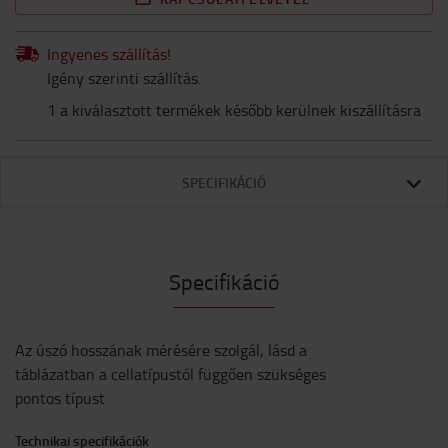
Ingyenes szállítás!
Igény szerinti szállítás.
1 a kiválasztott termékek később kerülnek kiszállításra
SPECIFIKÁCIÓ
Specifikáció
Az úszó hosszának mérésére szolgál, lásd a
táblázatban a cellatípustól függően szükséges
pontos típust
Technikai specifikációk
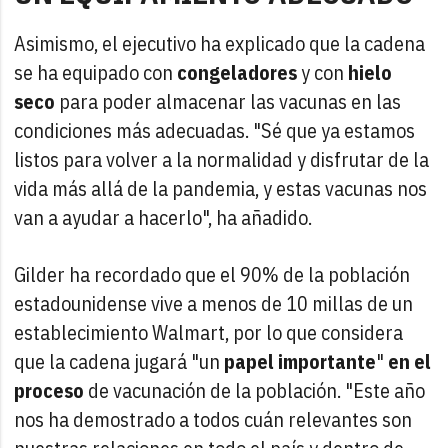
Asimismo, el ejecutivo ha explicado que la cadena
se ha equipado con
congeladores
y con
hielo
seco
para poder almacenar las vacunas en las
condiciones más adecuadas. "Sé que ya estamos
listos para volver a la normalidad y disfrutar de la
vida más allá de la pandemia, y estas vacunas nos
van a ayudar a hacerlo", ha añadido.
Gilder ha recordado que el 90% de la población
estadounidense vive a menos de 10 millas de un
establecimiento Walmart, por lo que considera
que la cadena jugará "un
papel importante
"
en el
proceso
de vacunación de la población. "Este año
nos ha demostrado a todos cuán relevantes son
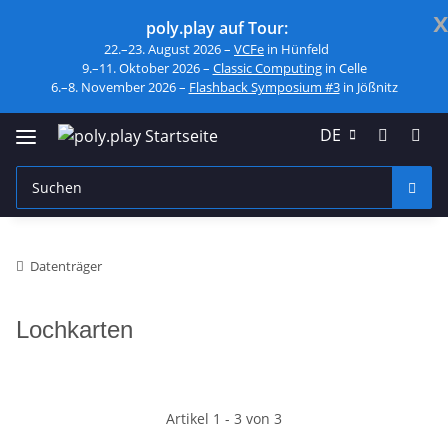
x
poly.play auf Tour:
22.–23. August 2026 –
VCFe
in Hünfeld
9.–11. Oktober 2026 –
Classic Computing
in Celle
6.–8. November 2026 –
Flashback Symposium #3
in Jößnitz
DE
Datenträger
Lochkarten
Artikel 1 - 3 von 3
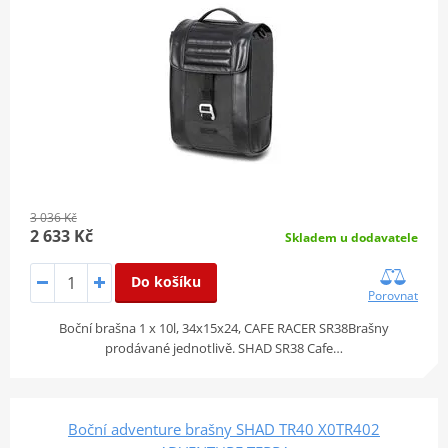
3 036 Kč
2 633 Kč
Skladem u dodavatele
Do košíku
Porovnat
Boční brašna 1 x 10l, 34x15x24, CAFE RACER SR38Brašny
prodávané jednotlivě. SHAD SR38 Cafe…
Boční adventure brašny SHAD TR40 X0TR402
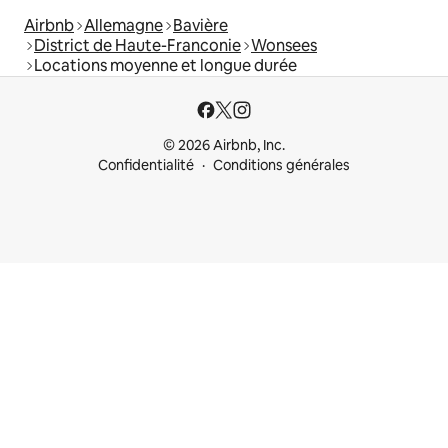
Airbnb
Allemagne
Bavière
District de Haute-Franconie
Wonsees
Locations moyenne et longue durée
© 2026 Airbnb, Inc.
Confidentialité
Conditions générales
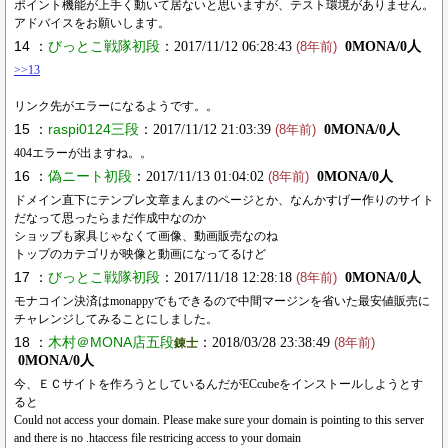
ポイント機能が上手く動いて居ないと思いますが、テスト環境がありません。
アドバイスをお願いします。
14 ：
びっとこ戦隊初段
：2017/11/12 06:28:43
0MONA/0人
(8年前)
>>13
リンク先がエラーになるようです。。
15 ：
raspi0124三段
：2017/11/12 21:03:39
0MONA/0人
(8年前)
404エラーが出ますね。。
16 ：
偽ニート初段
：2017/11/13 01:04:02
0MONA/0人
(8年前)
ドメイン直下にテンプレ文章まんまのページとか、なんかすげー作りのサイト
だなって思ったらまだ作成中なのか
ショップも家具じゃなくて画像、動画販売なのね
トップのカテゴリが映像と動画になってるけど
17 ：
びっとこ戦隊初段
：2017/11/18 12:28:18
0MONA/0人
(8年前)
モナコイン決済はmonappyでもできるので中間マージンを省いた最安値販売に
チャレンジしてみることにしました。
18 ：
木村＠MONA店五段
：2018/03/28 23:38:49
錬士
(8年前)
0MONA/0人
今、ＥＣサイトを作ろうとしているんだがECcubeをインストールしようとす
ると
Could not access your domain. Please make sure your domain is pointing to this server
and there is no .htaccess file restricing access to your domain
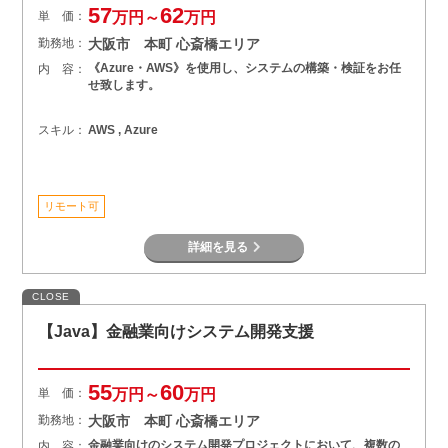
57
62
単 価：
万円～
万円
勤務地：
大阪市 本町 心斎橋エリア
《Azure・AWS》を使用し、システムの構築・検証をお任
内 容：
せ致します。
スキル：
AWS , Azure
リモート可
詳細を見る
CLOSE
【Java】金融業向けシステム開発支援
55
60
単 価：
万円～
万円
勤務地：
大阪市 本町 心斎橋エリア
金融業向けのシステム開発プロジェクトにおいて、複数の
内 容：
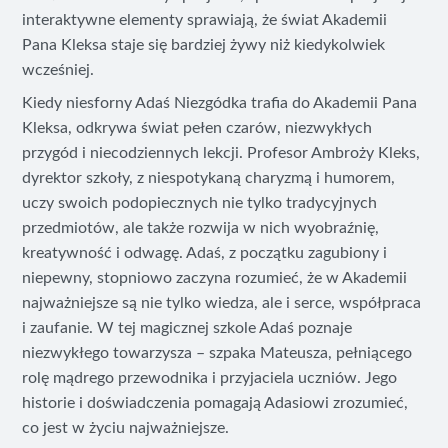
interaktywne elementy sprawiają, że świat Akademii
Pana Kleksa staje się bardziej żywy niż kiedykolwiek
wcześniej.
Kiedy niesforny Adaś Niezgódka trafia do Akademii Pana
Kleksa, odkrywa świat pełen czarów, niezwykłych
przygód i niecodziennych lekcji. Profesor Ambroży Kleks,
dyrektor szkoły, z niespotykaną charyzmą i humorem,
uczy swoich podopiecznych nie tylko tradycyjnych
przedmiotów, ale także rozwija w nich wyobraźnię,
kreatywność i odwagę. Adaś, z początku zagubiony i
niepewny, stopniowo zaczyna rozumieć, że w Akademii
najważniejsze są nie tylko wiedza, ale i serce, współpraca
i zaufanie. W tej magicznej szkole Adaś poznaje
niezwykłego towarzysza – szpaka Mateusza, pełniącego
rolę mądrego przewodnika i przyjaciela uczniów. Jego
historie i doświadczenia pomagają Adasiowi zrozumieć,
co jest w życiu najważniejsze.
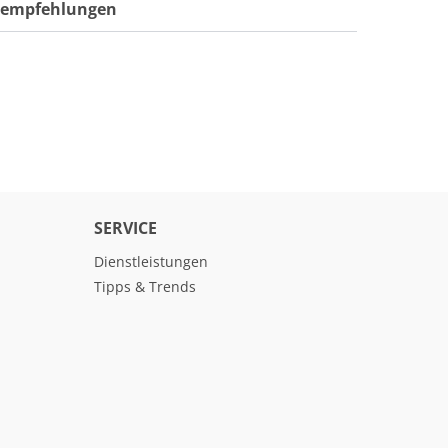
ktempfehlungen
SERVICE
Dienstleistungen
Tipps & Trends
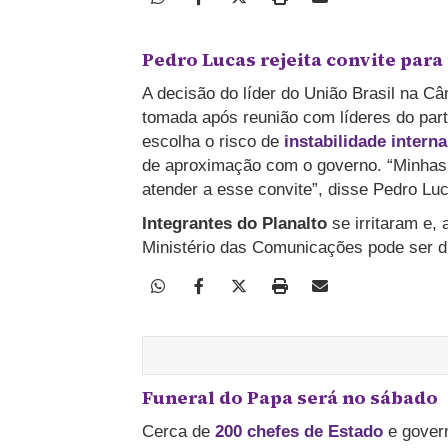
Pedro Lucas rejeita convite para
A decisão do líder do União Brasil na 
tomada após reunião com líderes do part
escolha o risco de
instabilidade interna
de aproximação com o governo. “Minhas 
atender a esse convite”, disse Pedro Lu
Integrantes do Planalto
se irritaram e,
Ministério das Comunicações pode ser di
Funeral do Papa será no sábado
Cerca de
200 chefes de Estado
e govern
---
#### [Problem statement]
Lines holding the string "convite" are the answer; copy each one from the listing above.

#### [Finished task]
Pedro Lucas rejeita convite para
atender a esse convite”, disse Pedro Lu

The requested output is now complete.